La democrazia dell’emergenza serve a rispondere a queste domande senza fare il breve passo di considerare la privacy una «fisima», minando alla radice diritti e libertà. Limiti e confini dell’uso dei dati personali vanno tracciati sin dall’inizio affinché — venuta meno l’esigenza di bilanciare la tutela dei dati con la tutela sanitaria collettiva — libertà e responsabilità tornino ad essere riequilibrate. Ciò è possibile se si crede nella democrazia anche nell’emergenza, se si ha la consapevolezza che tenere fermi i capisaldi della tutela dei diritti e delle libertà significa non cedere alle facili affermazioni che la relativa protezione sia un orpello rinunciabile in situazioni di emergenza. In democrazia lo straordinario è gestito dall’ordinario, consapevoli che la privacy non limita l’uso di ogni risorsa per tutelare la vita e la salute individuale e collettiva, ma al contrario lo rende possibile materialmente e lo legittima giuridicamente ed eticamente. Questa è la differenza tra l’uso dell’emergenza nei sistemi democratici e in quelli non democratici.

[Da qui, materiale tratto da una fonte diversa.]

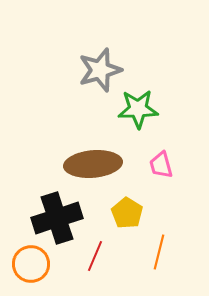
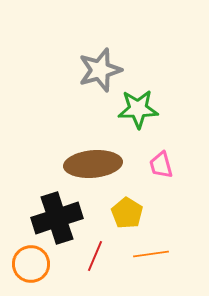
orange line: moved 8 px left, 2 px down; rotated 68 degrees clockwise
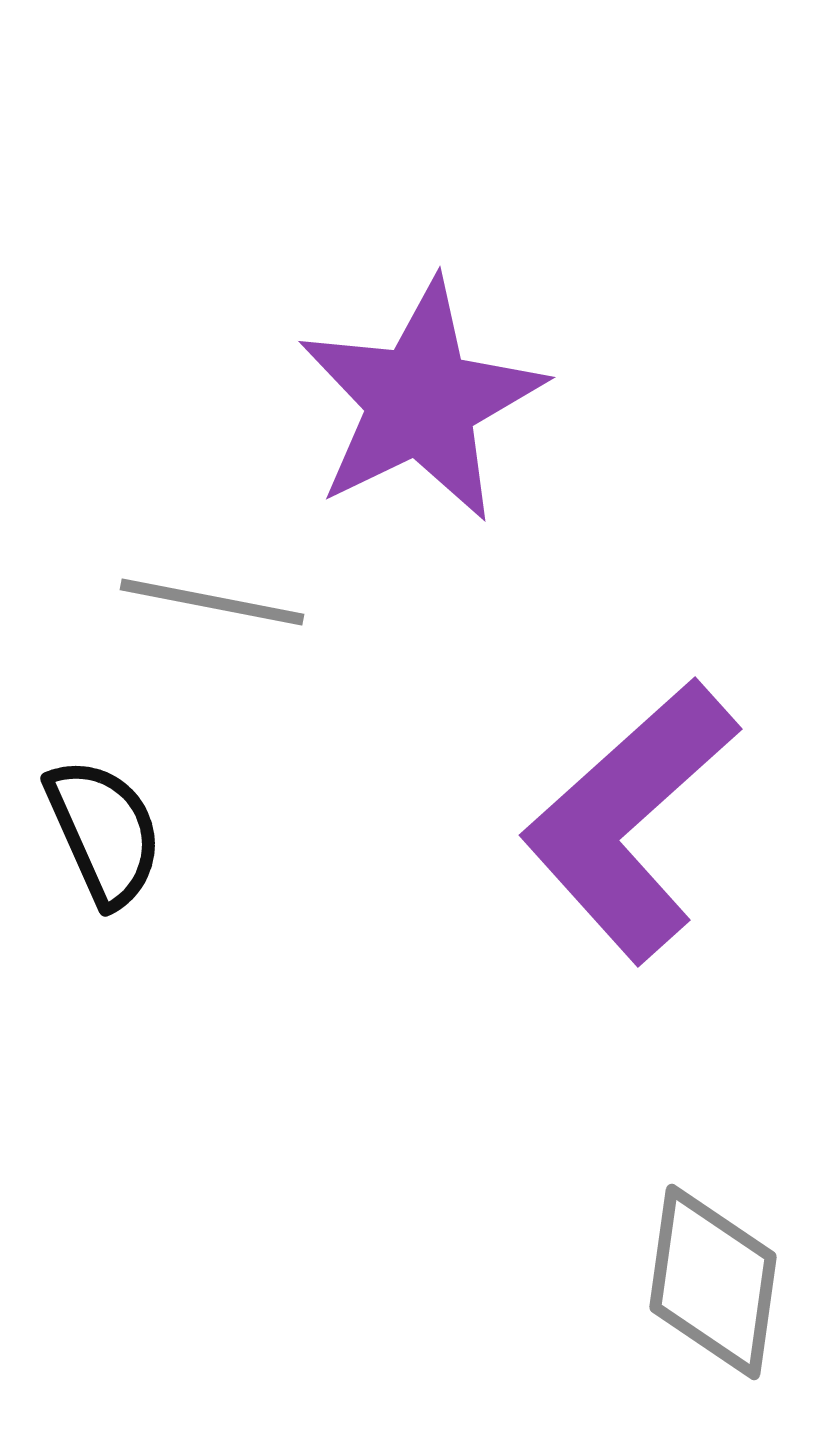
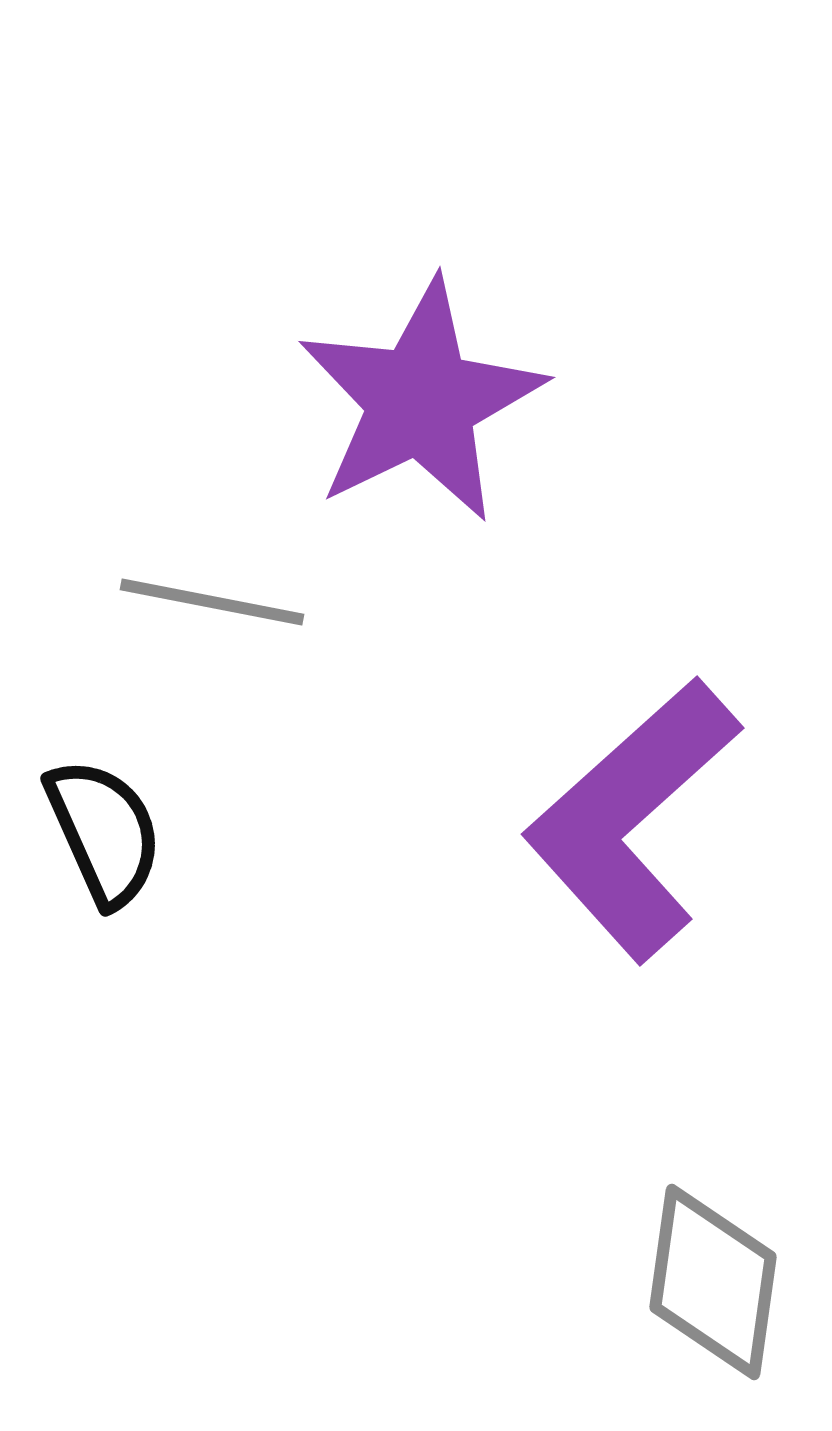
purple L-shape: moved 2 px right, 1 px up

Nei primi la tutela dei diritti fondamentali permette una più ampia gestione dei dati personali anche nell’emergenza proprio perché preserva i valori costruendo un collante di fiducia e legittimità. Nei secondi l’emergenza diventa una scusa per comprimere diritti e libertà concentrando ancora di più il potere dei dati fuori da ogni garanzia.